Techniques / Finishing
Gilded Edges
Edge gilding gives your printed piece the Midas touch: metallic foil applied to the trimmed edges of the stack, creating a captivating mirror surface that flashes every time the card is handled.
Classic gold and silver are just the start — our range runs through copper, gunmetal, and holographic hues that can complement or deliberately collide with the face design. A black card with a holographic gilded edge is one of the most-photographed things we make.
Where edge painting applies pigment for a matte band of color, gilding applies foil for reflective shine. Both want thick stock — 2-ply and up — where the edge is a real surface. The precision of the process guarantees a consistent, top-tier finish that enriches the feel of premium business cards, invitations, and stationery.
What gilding needs
Thickness. The edge is the canvas, so the technique wants 2-ply stock and up — the thicker the card, the wider the mirror. Execution is artisanal: cards are trimmed, clamped, and gilded in stacks, which is how the finish comes out uniform across the run. And duplexed builds with a color core let the edge do two tricks at once: a stripe of color wrapped in metal.
Gilded edge samples









FAQ
Gilded edges or painted edges?
Gilding applies foil for reflective mirror shine; edge painting applies pigment for a matte band of color. Both want thick stock — the choice is shine versus hue.

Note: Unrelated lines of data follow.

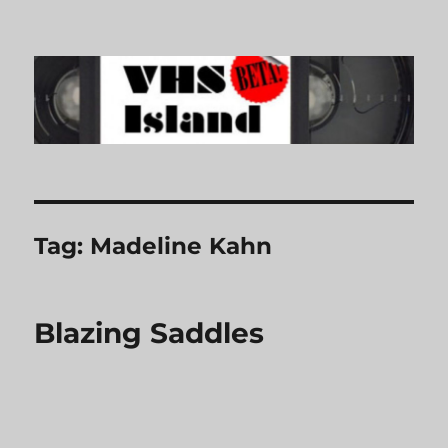
VHS Island
Tag:
Madeline Kahn
Blazing Saddles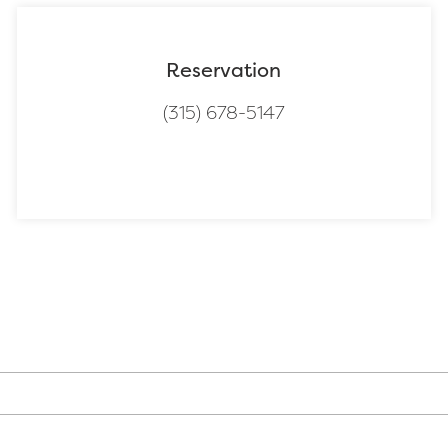
Reservation
(315) 678-5147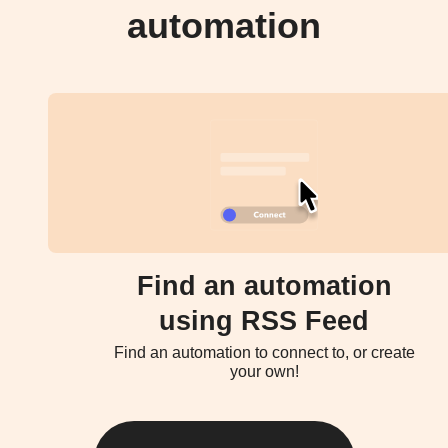
automation
Find an automation
using RSS Feed
Find an automation to connect to, or create
your own!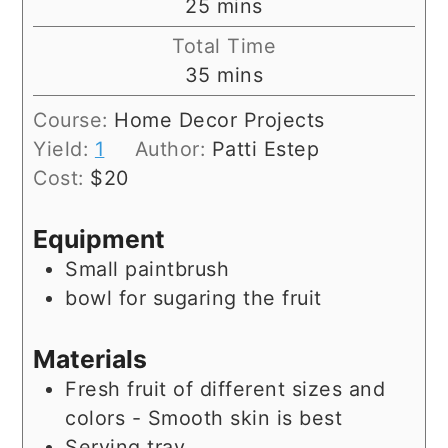
minutes
25
mins
Total Time
minutes
35
mins
Course:
Home Decor Projects
Yield:
1
Author:
Patti Estep
Cost:
$20
Equipment
Small paintbrush
bowl for sugaring the fruit
Materials
Fresh fruit of different sizes and
colors - Smooth skin is best
Serving tray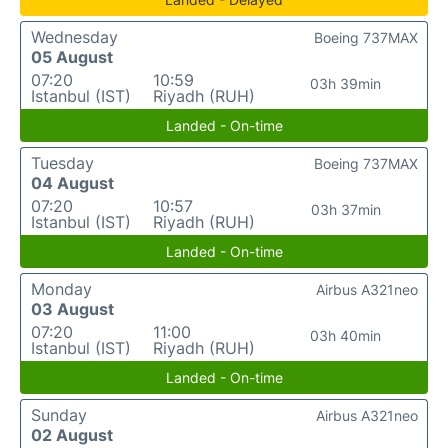
Wednesday
Boeing 737MAX
05 August
07:20
10:59
03h 39min
Istanbul (IST)
Riyadh (RUH)
Landed - On-time
Tuesday
Boeing 737MAX
04 August
07:20
10:57
03h 37min
Istanbul (IST)
Riyadh (RUH)
Landed - On-time
Monday
Airbus A321neo
03 August
07:20
11:00
03h 40min
Istanbul (IST)
Riyadh (RUH)
Landed - On-time
Sunday
Airbus A321neo
02 August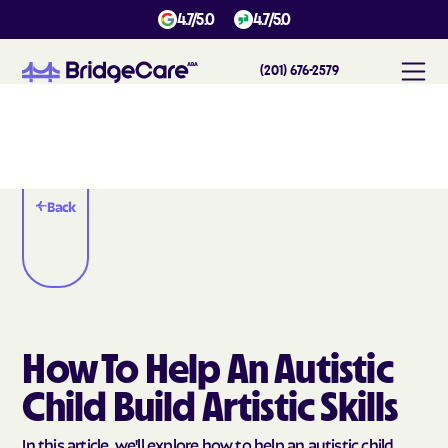
4.7/5.0
4.7/5.0
(201) 676-2579
Back
How To Help An Autistic
Child Build Artistic Skills
In this article, we'll explore how to help an autistic child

How thick does the card need to be?
2-ply and up is where the edge becomes a real surface. On 3-ply and duplexed builds the gilding reads from across the table.
What colors are available?
Gold, silver, copper, gunmetal, and holographic — matched to the face design or deliberately colliding with it.
Does the gilding wear off?
It's foil bonded under heat and pressure to the trimmed stack — it lives with the card, handling included.